RECORDS FOR THIS EXERCISE
**********
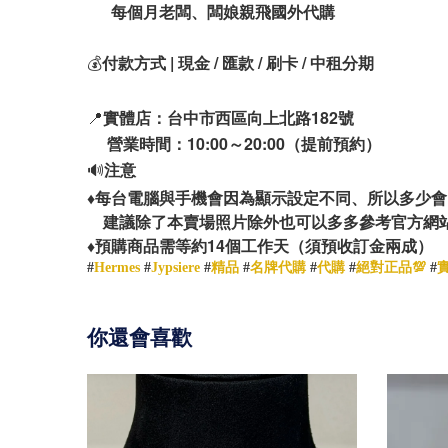
每個月老闆、闆娘親飛國外代購
💰
付款方式 | 現金 / 匯款 / 刷卡 / 中租分期
📍
實體店：台中市西區向上北路182號
營業時間：10:00～20:00（提前預約）
🔊
注意
♦️
每台電腦與手機會因為顯示設定不同、所以多少會
建議除了本賣場照片除外也可以多多參考官方網
14
♦️
預購商品需等約
個工作天（須預收訂金兩成）
#
Hermes
#
Jypsiere
#
精品
#
名牌代購
#
代購
#
絕對正品💯
#
你還會喜歡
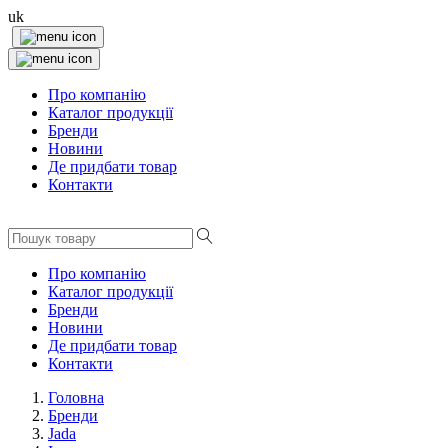
uk
Про компанію
Каталог продукції
Бренди
Новини
Де придбати товар
Контакти
Про компанію
Каталог продукції
Бренди
Новини
Де придбати товар
Контакти
Головна
Бренди
Jada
**********
Set down the records again verbatim, with no pictures.

RESULT OF THE TASK
每個月老闆、闆娘親飛國外代購
💰
付款方式 | 現金 / 匯款 / 刷卡 / 中租分期
📍
實體店：台中市西區向上北路182號
營業時間：10:00～20:00（提前預約）
🔊
注意
♦️
每台電腦與手機會因為顯示設定不同、所以多少會
建議除了本賣場照片除外也可以多多參考官方網
14
♦️
預購商品需等約
個工作天（須預收訂金兩成）
#
Hermes
#
Jypsiere
#
精品
#
名牌代購
#
代購
#
絕對正品💯
#
你還會喜歡
uk
Про компанію
Каталог продукції
Бренди
Новини
Де придбати товар
Контакти
Про компанію
Каталог продукції
Бренди
Новини
Де придбати товар
Контакти
Головна
Бренди
Jada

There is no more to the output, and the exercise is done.